ENGLEWOOD, Colo. –When Miami Dolphins coach Tony Sparano watched Tim Tebow roll right and elude oncoming Chargers on the final play of the Broncos’ 26-24 Week 5 loss, he had a vision of another quarterback who’s made a successful career out of dodging defenders with power and instinct more than speed.
“(Ben) Roethlisberger,” Sparano said Wednesday. “Because even when you get ‘em, you got to get ‘em.
“There was the very last play of the game last week,” Sparano continued. “He brought them down the field there at the end of the game. He was left, he was right, he was left, he was right and they couldn’t get him down and he ended up making (the throw).
“So those things are problems. You got to have back end discipline and that’s what (Ben) Roethlisberger does well.
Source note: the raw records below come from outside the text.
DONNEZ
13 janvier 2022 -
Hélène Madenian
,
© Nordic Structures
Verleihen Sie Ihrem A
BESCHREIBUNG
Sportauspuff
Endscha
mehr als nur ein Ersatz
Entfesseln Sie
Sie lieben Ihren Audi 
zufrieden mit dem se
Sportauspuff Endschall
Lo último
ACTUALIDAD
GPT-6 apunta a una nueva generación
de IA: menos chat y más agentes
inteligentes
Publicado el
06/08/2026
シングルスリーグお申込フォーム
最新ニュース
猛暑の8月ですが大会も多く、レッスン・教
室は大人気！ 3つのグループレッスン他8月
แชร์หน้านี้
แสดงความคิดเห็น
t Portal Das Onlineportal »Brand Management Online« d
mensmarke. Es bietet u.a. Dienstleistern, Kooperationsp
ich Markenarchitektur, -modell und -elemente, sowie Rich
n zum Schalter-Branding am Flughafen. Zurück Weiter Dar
He can move around like that and they’re hanging on him and he can throw the ball. This guy (Tebow) is a strong guy.”
Strong — and persistent. The questions about his throwing motion, his sub-50-completion percentage and his occasional predilection to run into contact remain, but his ability to sustain the possibility of successful escape from a collapsing play is undeniable.
“The play is never dead with him,” wide receiver Eddie Royal said.
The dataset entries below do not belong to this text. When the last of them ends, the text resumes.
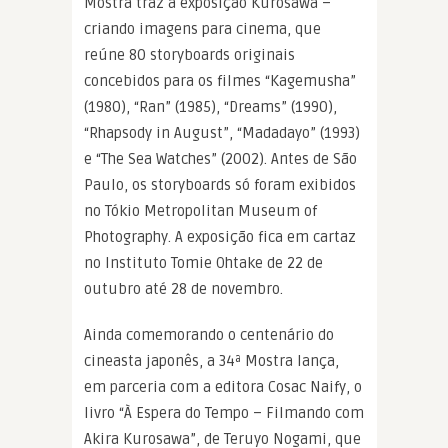
Mostra traz a exposição Kurosawa –
criando imagens para cinema, que
reúne 80 storyboards originais
concebidos para os filmes “Kagemusha”
(1980), “Ran” (1985), “Dreams” (1990),
“Rhapsody in August”, “Madadayo” (1993)
e “The Sea Watches” (2002). Antes de São
Paulo, os storyboards só foram exibidos
no Tókio Metropolitan Museum of
Photography. A exposição fica em cartaz
no Instituto Tomie Ohtake de 22 de
outubro até 28 de novembro.
Ainda comemorando o centenário do
cineasta japonês, a 34ª Mostra lança,
em parceria com a editora Cosac Naify, o
livro “À Espera do Tempo – Filmando com
Akira Kurosawa”, de Teruyo Nogami, que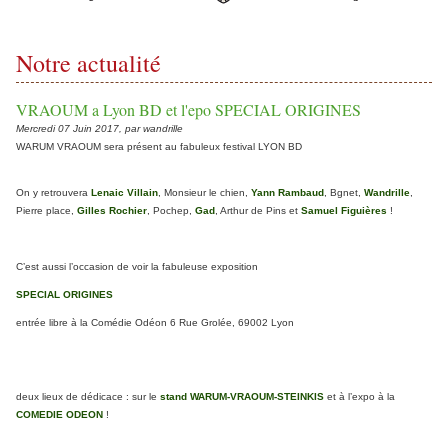
Notre actualité
VRAOUM a Lyon BD et l'epo SPECIAL ORIGINES
Mercredi 07 Juin 2017, par wandrille
WARUM VRAOUM sera présent au fabuleux festival LYON BD
On y retrouvera
Lenaic Villain
, Monsieur le chien,
Yann Rambaud
, Bgnet,
Wandrille
,
Pierre place,
Gilles Rochier
, Pochep,
Gad
, Arthur de Pins et
Samuel Figuières
!
C’est aussi l’occasion de voir la fabuleuse exposition
SPECIAL ORIGINES
entrée libre à la Comédie Odéon 6 Rue Grolée, 69002 Lyon
deux lieux de dédicace : sur le
stand WARUM-VRAOUM-STEINKIS
et à l’expo à la
COMEDIE ODEON
!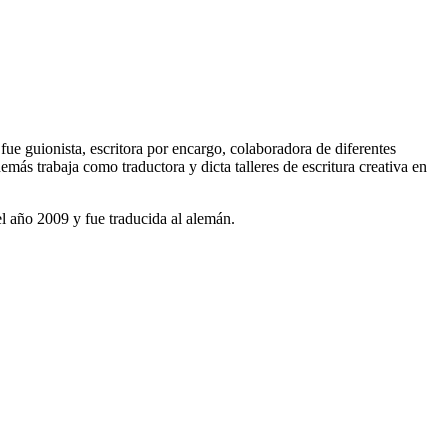
fue guionista, escritora por encargo, colaboradora de diferentes
más trabaja como traductora y dicta talleres de escritura creativa en
el año 2009 y fue traducida al alemán.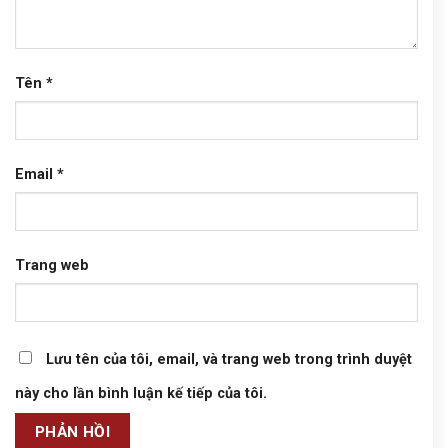
Tên
*
Email
*
Trang web
Lưu tên của tôi, email, và trang web trong trình duyệt
này cho lần bình luận kế tiếp của tôi.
That means receivers and tight ends must keep running — and those staying home to block must keep blocking. It’s simple enough, if exhausting all the while.
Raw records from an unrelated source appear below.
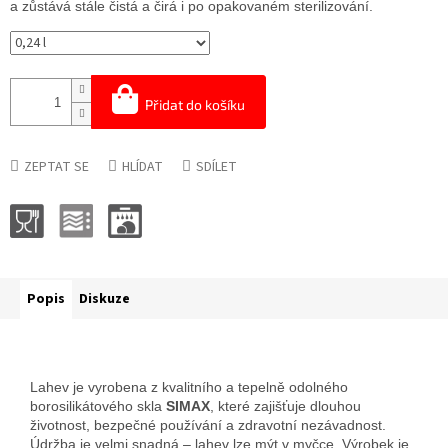
a zůstává stále čistá a čirá i po opakovaném sterilizování.
Přidat do košíku
ZEPTAT SE
HLÍDAT
SDÍLET
Popis
Diskuze
Lahev je vyrobena z kvalitního a tepelně odolného
borosilikátového skla
SIMAX
, které zajišťuje dlouhou
životnost, bezpečné používání a zdravotní nezávadnost.
Údržba je velmi snadná – lahev lze mýt v myčce. Výrobek je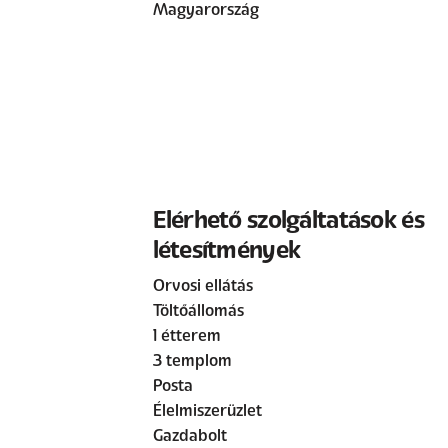
Magyarország
Elérhető szolgáltatások és
létesítmények
Orvosi ellátás
Töltőállomás
1 étterem
3 templom
Posta
Élelmiszerüzlet
Gazdabolt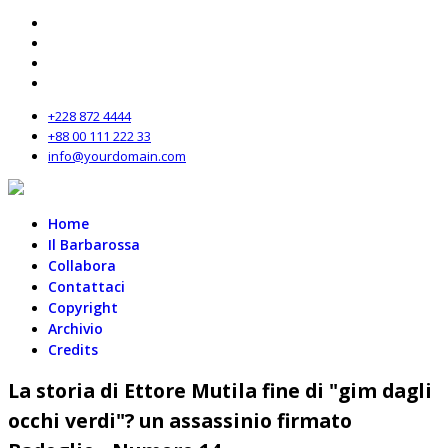
+228 872 4444
+88 00 111 222 33
info@yourdomain.com
Home
Il Barbarossa
Collabora
Contattaci
Copyright
Archivio
Credits
La storia di Ettore Mutila fine di "gim dagli
occhi verdi"? un assassinio firmato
“You’ve just got to keep on grinding it out. You’ve got to block for at least four seconds each play,” said right tackle Orlando Franklin, who is now charged with protecting the blind side of the southpaw quarterback.
“He can keep plays alive, so the thing is, you’ve got to keep your head on a swivel when he’s back there,” added running back Willis McGahee. “You don’t ever know when the ball’s going to come. So that’s a good thing, because it keeps the defense on their toes.”
And after doing that, he comes back to the huddle, where his energy manifests itself in a different way.
“He’s our guy, so whatever he feels, we’re going to feel,” McGahee said. “If he comes into the huddle down, that’s not going to be a good sign, so it’s a good thing that he has all this energy going into the huddle, and it’s like we’re following along with it.”
Negative energy from Tebow isn’t a concern, notes wide receiver Eric Decker.
“I’ve never seen him in a bad mood, to be honest,” Decker said. “That’s good to have because a lot of times football is a grind, and some days are harder than others.
“You might not be having the best day physically or mentally, making some mistakes, but you know he’s always looking at the positives, and that’s something that I think will rub off in the huddle.”
The Broncos hope it rubs off on the scoreboard, too.